で、そろそろ収束させようかなと思うわけだけれど・・・。

地域間格差は無い方が良いに決まっているわけなので、せっかく私が地方に帰ることになったら、その地域間格差をできるだけ縮める方向で何か取り組みをしたいなあと、ぼんやり考えている。

一つは、私がリモートワークを問題なくできるということが実証できれば、その動きを、まずはグループ会社から広めて言って、いずれは地方の視覚障害者がリモートで仕事できるような環境を整備していけたらと思っている。これには技術的な側面や、リモートワークできちんと会社に貢献できるかという成果を出して行く必要もあるけれど、それが格差を縮める一つの手段となるのなら、やる価値はあるだろう。

二つには、そうしたリモートワークを行う上で必要な基本的スキルを、義務教育の段階から習得させるプログラムを作ることだ。はっきりいうが、視覚障害者がスクリーンリーダーを使ってPCを操作できるようになるためには、訓練が必要である。今、一見PC操作できているように見える人も、基礎的な訓練を受けずに適当に使っている場合、あるところで必ずつまずく。何故ならば、オペレーションが全く異なるからだ。その辺は細かい話になるので割愛するけど、とにかく、最低限仕事で困らない程度のPC操作スキルと、IT関連の知識は、視覚障害者には求められるので、これを義務教育の段階からきちんと教えて行く必要があると思っている。

ちなみに補足すると、普通の人は画面を見てマウスをチョイチョイっと操作すれば、なんとなく直感的にアプリケーションを操作できるかもしれない。が、視覚障害者はそもそもスクリーンリーダーの読み上げ内容とか、OSが用意しているアクセシビリティー機能とかをある程度知っておかないと、ぜんぜん操作できないわけである。この話を書き始めると、また長くなるので、もういいや。

そういうわけで、一筋縄ではいかない古里移住計画だけれども、まあ、ぼちぼちやっていこうかと思っているところ。

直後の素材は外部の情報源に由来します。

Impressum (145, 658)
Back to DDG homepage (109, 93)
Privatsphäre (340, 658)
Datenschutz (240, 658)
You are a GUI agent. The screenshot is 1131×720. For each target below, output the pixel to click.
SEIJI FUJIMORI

ただ、ほんとに心配というか大丈夫かなあと思うのは、東京・大阪・名古屋辺りの視覚障害者はまだ恵まれてる方だと思っていて、もっと地方の視覚障害者はちゃんと生活できているのだろうか?先天的な方もいるだろうが、中途視覚障害者とか特に困るんでなかろうか?

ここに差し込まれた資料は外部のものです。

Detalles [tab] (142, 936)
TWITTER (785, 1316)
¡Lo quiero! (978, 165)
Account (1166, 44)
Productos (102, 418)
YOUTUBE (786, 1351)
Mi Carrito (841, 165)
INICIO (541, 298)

余談だが、欧米って障害者の社会進出がだいぶ進んでいる印象があったのだけれど、オーストラリアはぜんぜん違うらしく、多くの視覚障害者はセイフティーネットに救われているらしいと、先日聞いた。オーストラリアといえばNV Accessがある国だし、英語圏だし、日本よりもそうした状況は良いのかと思っていたけど、どうも違うようだ。だからこそのNVDAの理念なのかもしれないが・・・。 そろそろ文章を書くのが面倒になってきたので、今日は終わりにします。さようなら。